§ **Entries provided**:

******

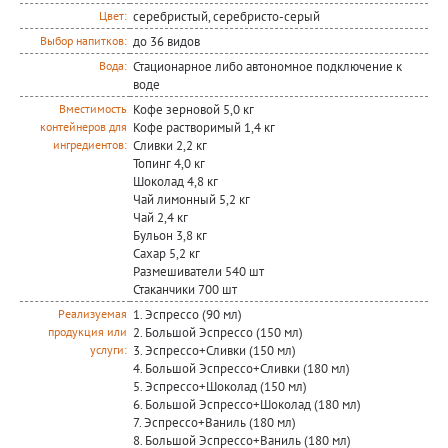
серебристый, серебристо-серый
Цвет:
до 36 видов
Выбор напитков:
Стационарное либо автономное подключение к
Вода:
воде
Кофе зерновой 5,0 кг
Вместимость
Кофе растворимый 1,4 кг
контейнеров для
Сливки 2,2 кг
ингредиентов:
Топинг 4,0 кг
Шоколад 4,8 кг
Чай лимонный 5,2 кг
Чай 2,4 кг
Бульон 3,8 кг
Сахар 5,2 кг
Размешиватели 540 шт
Стаканчики 700 шт
1. Эспрессо (90 мл)
Реализуемая
2. Большой Эспрессо (150 мл)
продукция или
3. Эспрессо+Сливки (150 мл)
услуги:
4. Большой Эспрессо+Сливки (180 мл)
5. Эспрессо+Шоколад (150 мл)
6. Большой Эспрессо+Шоколад (180 мл)
7. Эспрессо+Ваниль (180 мл)
8. Большой Эспрессо+Ваниль (180 мл)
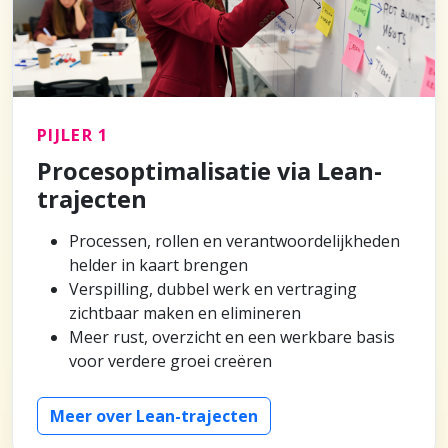
PIJLER 1
Procesoptimalisatie via Lean-
trajecten
Processen, rollen en verantwoordelijkheden
helder in kaart brengen
Verspilling, dubbel werk en vertraging
zichtbaar maken en elimineren
Meer rust, overzicht en een werkbare basis
voor verdere groei creëren
Meer over Lean-trajecten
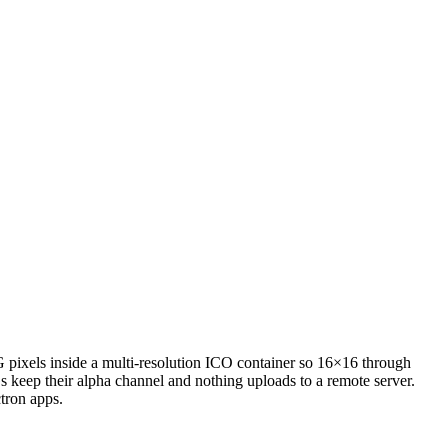
 pixels inside a multi-resolution ICO container so 16×16 through
 keep their alpha channel and nothing uploads to a remote server.
tron apps.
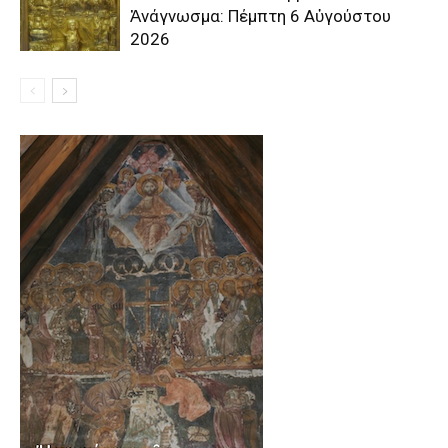
Ἀνάγνωσμα: Πέμπτη 6 Αὐγούστου
2026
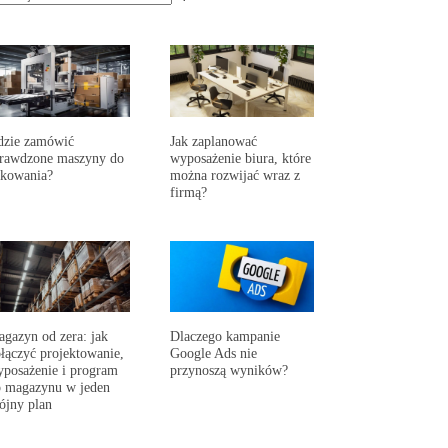
dzie zamówić
Jak zaplanować
prawdzone maszyny do
wyposażenie biura, które
akowania?
można rozwijać wraz z
firmą?
gazyn od zera: jak
Dlaczego kampanie
łączyć projektowanie,
Google Ads nie
posażenie i program
przynoszą wyników?
 magazynu w jeden
ójny plan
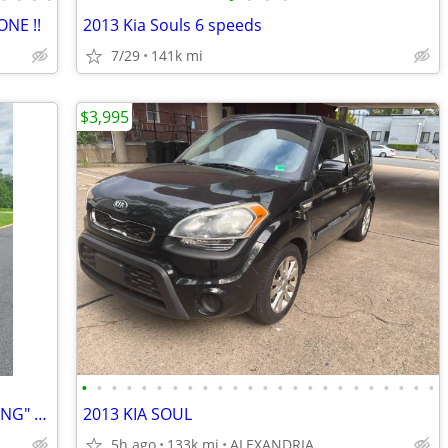
NE !!
2013 Kia Souls 6 speeds
7/29
141k mi
$3,995
•
•
•
•
•
•
•
•
•
•
•
•
•
•
•
•
•
•
•
•
•
•
•
•
2015 Kia Soul ! (Exclaim) "WHOLE SHEBANG" PKG
2013 KIA SOUL
5h ago
133k mi
ALEXANDRIA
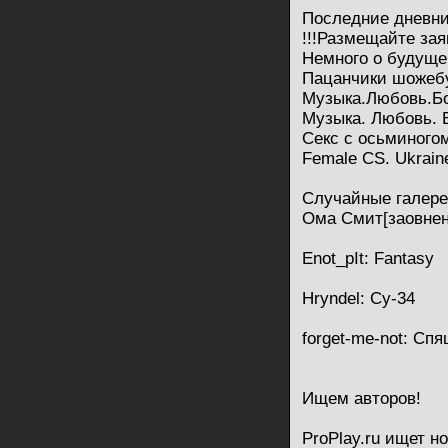
Последние дневн
!!!Размещайте заяв
Немного о будуще
Пацанчики шожебу
Музыка.Любовь.Бол
Музыка. Любовь. Б
Секс с осьминого
Female CS. Ukraine
Случайные галер
Ома Смит[заовнены
Enot_pIt: Fantasy
Hryndel: Су-34
forget-me-not: Сп
Ищем авторов!
ProPlay.ru ищет н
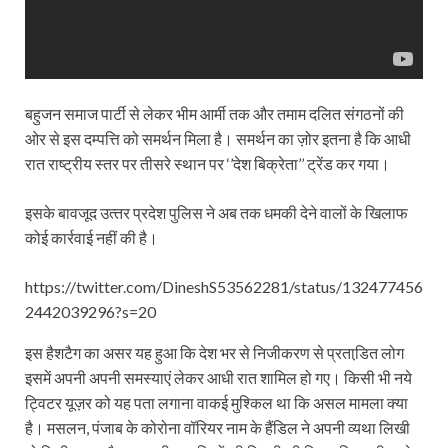
बहुजन समाज पार्टी से लेकर भीम आर्मी तक और तमाम दलित संगठनों की
ओर से इस दम्‍पत्ति को समर्थन मिला है। समर्थन का ज़ोर इतना है कि आधी
रात राष्‍ट्रीय स्‍तर पर तीसरे स्‍थान पर ‘’देश बिक्रेता’’ ट्रेंड कर गया।
इसके बावजूद उत्‍तर प्रदेश पुलिस ने अब तक धमकी देने वालों के खिलाफ
कोई कार्रवाई नहीं की है।
https://twitter.com/DineshS53562281/status/132477456
2442039296?s=20
इस हैशटैग का असर यह हुआ कि देश भर से निजीकरण से प्रताडि़त लोग
इसमें अपनी अपनी समस्‍याएं लेकर आधी रात शामिल हो गए। किसी भी नये
ट्विटर यूज़र को यह पता लगाना वाकई मुश्किल था कि असल मामला क्‍या
है। मसलन, पंजाब के कोरोना वॉरियर नाम के हैंडिल ने अपनी व्‍यथा लिखी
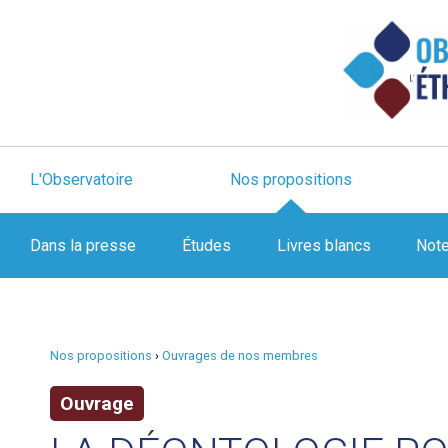
L'Observatoire
Nos propositions
Dans la presse
Études
Livres blancs
Not
Nos propositions
›
Ouvrages de nos membres
Ouvrage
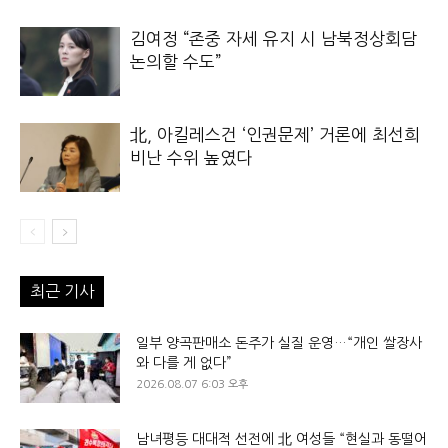
김여정 “존중 자세 유지 시 남북정상회담
논의할 수도”
北, 아킬레스건 ‘인권문제’ 거론에 최선희
비난 수위 높였다
최근 기사
일부 양곡판매소 돈주가 실질 운영…“개인 쌀장사
와 다를 게 없다”
2026.08.07 6:03 오후
남녀평등 대대적 선전에 北 여성들 “현실과 동떨어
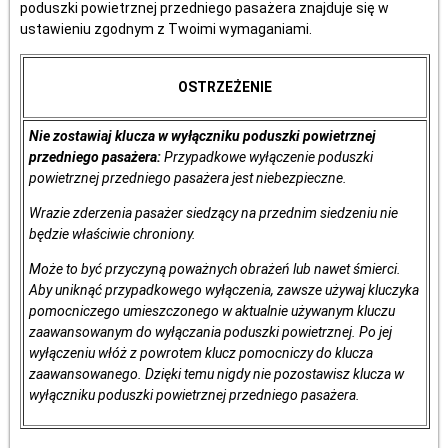
poduszki powietrznej przedniego pasażera znajduje się w
ustawieniu zgodnym z Twoimi wymaganiami.
OSTRZEŻENIE
Nie zostawiaj klucza w wyłączniku poduszki powietrznej
przedniego pasażera:
Przypadkowe wyłączenie poduszki
powietrznej przedniego pasażera jest niebezpieczne.
Wrazie zderzenia pasażer siedzący na przednim siedzeniu nie
będzie właściwie chroniony.
Może to być przyczyną poważnych obrażeń lub nawet śmierci.
Aby uniknąć przypadkowego wyłączenia, zawsze używaj kluczyka
pomocniczego umieszczonego w aktualnie używanym kluczu
zaawansowanym do wyłączania poduszki powietrznej. Po jej
wyłączeniu włóż z powrotem klucz pomocniczy do klucza
zaawansowanego. Dzięki temu nigdy nie pozostawisz klucza w
wyłączniku poduszki powietrznej przedniego pasażera.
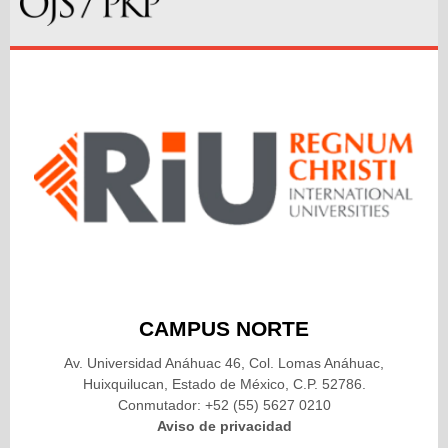
CAMPUS NORTE
Av. Universidad Anáhuac 46, Col. Lomas Anáhuac,
Huixquilucan, Estado de México, C.P. 52786.
Conmutador: +52 (55) 5627 0210
Aviso de privacidad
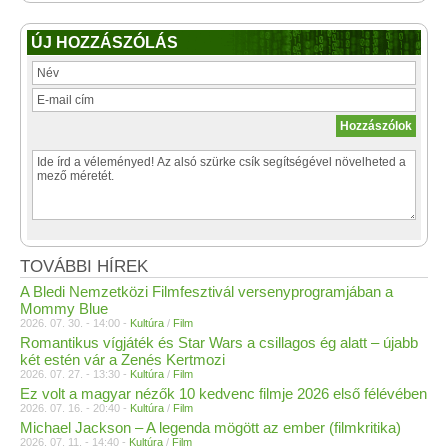
ÚJ HOZZÁSZÓLÁS
TOVÁBBI HÍREK
A Bledi Nemzetközi Filmfesztivál versenyprogramjában a
Mommy Blue
2026. 07. 30. - 14:00 -
Kultúra
/
Film
Romantikus vígjáték és Star Wars a csillagos ég alatt – újabb
két estén vár a Zenés Kertmozi
2026. 07. 27. - 13:30 -
Kultúra
/
Film
Ez volt a magyar nézők 10 kedvenc filmje 2026 első félévében
2026. 07. 16. - 20:40 -
Kultúra
/
Film
Michael Jackson – A legenda mögött az ember (filmkritika)
2026. 07. 11. - 14:40 -
Kultúra
/
Film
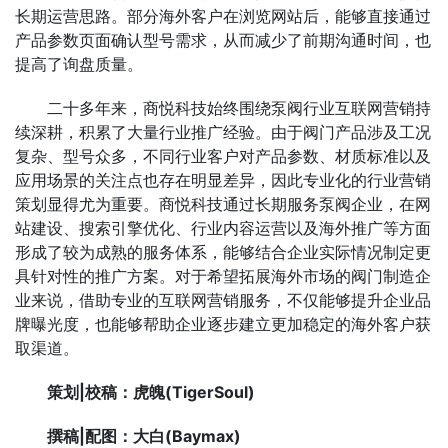
长期运营思路。部分海外客户在浏览网站后，能够直接通过
产品参数页面确认型号需求，从而减少了前期沟通时间，也
提高了询盘质量。
二十多年来，商悦科技始终围绕泵阀行业互联网营销持
续深耕，积累了大量行业推广经验。由于阀门产品涉及工况
复杂、型号众多，不同行业客户对产品参数、材质标准以及
应用场景的关注点也存在明显差异，因此专业化的行业营销
策划显得尤为重要。商悦科技通过长期服务泵阀企业，在网
站建设、搜索引擎优化、行业内容运营以及海外推广等方面
形成了较为成熟的服务体系，能够结合企业实际情况制定更
具针对性的推广方案。对于希望拓展海外市场的阀门制造企
业来说，借助专业的互联网营销服务，不仅能够提升企业品
牌曝光度，也能够帮助企业逐步建立更加稳定的海外客户获
取渠道。
策划|校稿：
虎魄(TigerSoul)
撰稿
|
配图
：
大白(Baymax)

******

Please print the lines exactly, from the top of the material through the line with "Секс с осьминого", and omit the pictures.

§ **The completed task**:
серебристый, серебристо-серый
Цвет:
до 36 видов
Выбор напитков:
Стационарное либо автономное подключение к
Вода:
воде
Кофе зерновой 5,0 кг
Вместимость
Кофе растворимый 1,4 кг
контейнеров для
Сливки 2,2 кг
ингредиентов:
Топинг 4,0 кг
Шоколад 4,8 кг
Чай лимонный 5,2 кг
Чай 2,4 кг
Бульон 3,8 кг
Сахар 5,2 кг
Размешиватели 540 шт
Стаканчики 700 шт
1. Эспрессо (90 мл)
Реализуемая
2. Большой Эспрессо (150 мл)
продукция или
3. Эспрессо+Сливки (150 мл)
услуги:
4. Большой Эспрессо+Сливки (180 мл)
5. Эспрессо+Шоколад (150 мл)
6. Большой Эспрессо+Шоколад (180 мл)
7. Эспрессо+Ваниль (180 мл)
8. Большой Эспрессо+Ваниль (180 мл)
PIJLER 1
Procesoptimalisatie via Lean-
trajecten
Processen, rollen en verantwoordelijkheden
helder in kaart brengen
Verspilling, dubbel werk en vertraging
zichtbaar maken en elimineren
Meer rust, overzicht en een werkbare basis
voor verdere groei creëren
Meer over Lean-trajecten
 pixels inside a multi-resolution ICO container so 16×16 through
 keep their alpha channel and nothing uploads to a remote server.
tron apps.
Ἀνάγνωσμα: Πέμπτη 6 Αὐγούστου
2026
dzie zamówić
Jak zaplanować
prawdzone maszyny do
wyposażenie biura, które
akowania?
można rozwijać wraz z
firmą?
gazyn od zera: jak
Dlaczego kampanie
łączyć projektowanie,
Google Ads nie
posażenie i program
przynoszą wyników?
 magazynu w jeden
ójny plan
NE !!
2013 Kia Souls 6 speeds
7/29
141k mi
$3,995
•
•
•
•
•
•
•
•
•
•
•
•
•
•
•
•
•
•
•
•
•
•
•
•
2015 Kia Soul ! (Exclaim) "WHOLE SHEBANG" PKG
2013 KIA SOUL
5h ago
133k mi
ALEXANDRIA
Последние дневн
!!!Размещайте заяв
Немного о будуще
Пацанчики шожебу
Музыка.Любовь.Бол
Музыка. Любовь. Б
Секс с осьминого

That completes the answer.